■ What you need to do ■
Output the data unchanged and complete, minus the images.

■ Given records ■

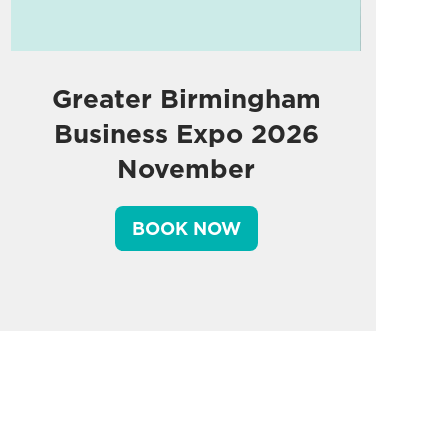
Greater Birmingham
Business Expo 2026
November
BOOK NOW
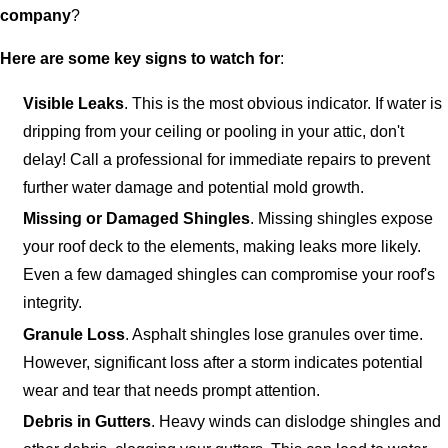
company
?
Here are some key signs to watch for
:
Visible Leaks
. This is the most obvious indicator. If water is
dripping from your ceiling or pooling in your attic, don't
delay! Call a professional for immediate repairs to prevent
further water damage and potential mold growth.
Missing or Damaged Shingles
. Missing shingles expose
your roof deck to the elements, making leaks more likely.
Even a few damaged shingles can compromise your roof's
integrity.
Granule Loss
. Asphalt shingles lose granules over time.
However, significant loss after a storm indicates potential
wear and tear that needs prompt attention.
Debris in Gutters
. Heavy winds can dislodge shingles and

■ Task solution ■
Greater Birmingham
Business Expo 2026
November
BOOK NOW
company
?
Here are some key signs to watch for
:
Visible Leaks
. This is the most obvious indicator. If water is
dripping from your ceiling or pooling in your attic, don't
delay! Call a professional for immediate repairs to prevent
further water damage and potential mold growth.
Missing or Damaged Shingles
. Missing shingles expose
your roof deck to the elements, making leaks more likely.
Even a few damaged shingles can compromise your roof's
integrity.
Granule Loss
. Asphalt shingles lose granules over time.
However, significant loss after a storm indicates potential
wear and tear that needs prompt attention.
Debris in Gutters
. Heavy winds can dislodge shingles and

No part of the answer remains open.